All right, Julianne, we'll take our last question, please.
Certainly. Thank you, Charlie. Our last question will come from Brian Skorney from Baird. Please go ahead. Your line is open.
Hi. Thanks for taking our question. This is Charlie on for Brian. Apologies if I missed this during the prepared remarks, but I was just wondering what, if any, kind of trends you're seeing with the steroid tapering. Is that causing any kind of rebound? And, you know, with patients achieving that, are you, what kind of effect are you seeing with the taper? Thank you.
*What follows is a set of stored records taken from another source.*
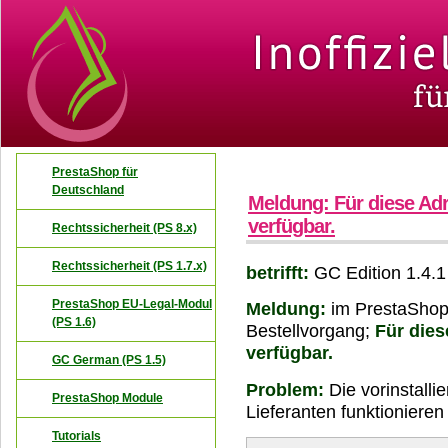
PrestaShop für
Deutschland
Meldung: Für diese Adr
verfügbar.
Rechtssicherheit (PS 8.x)
Rechtssicherheit (PS 1.7.x)
betrifft:
GC Edition 1.4.1
PrestaShop EU-Legal-Modul
Meldung:
im PrestaShop
(PS 1.6)
Bestellvorgang;
Für dies
verfügbar.
GC German (PS 1.5)
Problem:
Die vorinstallie
PrestaShop Module
Lieferanten funktionieren 
Tutorials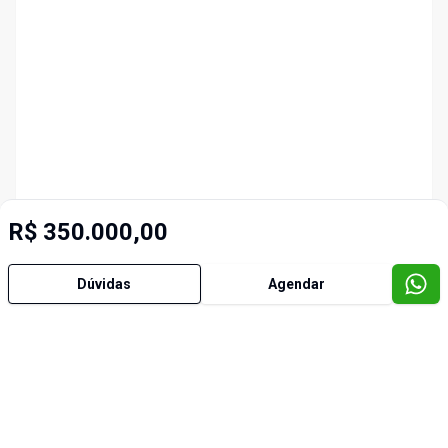
R$ 350.000,00
Dúvidas
Agendar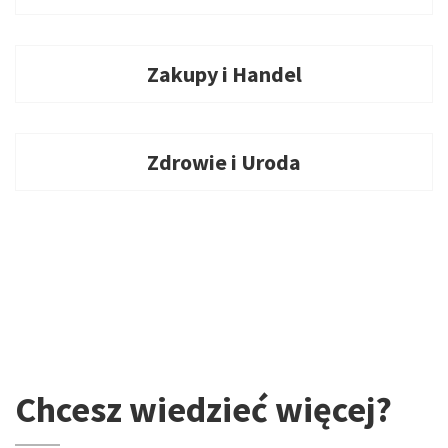
Zakupy i Handel
Zdrowie i Uroda
Chcesz wiedzieć więcej?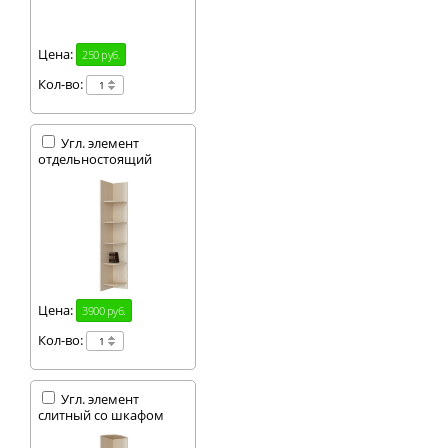
Цена:
250 руб.
Кол-во:
Угл. элемент
отдельностоящий
Цена:
3900 руб.
Кол-во:
Угл. элемент
слитный со шкафом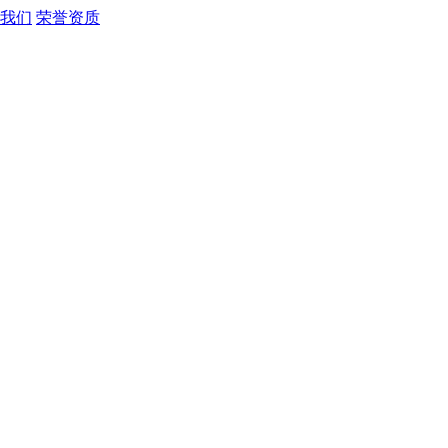
我们
荣誉资质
Yeah. Thank you, Charlie. Appreciate your question. As I did share, this study was designed. Here, by the way, we're speaking about the MINT study with Uplizna, just for clarity for all on the call. This study was designed, as by the way, the IgG4-related disease was studied, to understand the full characteristics, efficacy, benefit, and tolerability of Uplizna in patients here with myasthenia gravis off of steroids. And so there was a pre-planned taper of steroids from week four to week twenty-four. And we have not cut those data for consideration here today, but we, too, are very interested to understand whether this medicine is able, compared to the placebo arm, to help patients off steroids faster. In the fullness of time, we'll have a chance to share these data with you.
Great. All right, thank you, everyone, for joining the call today, and appreciate your interest in our programs and Amgen.
This concludes our Amgen conference call to discuss new top-line data in inflammation and rare disease. You may now disconnect.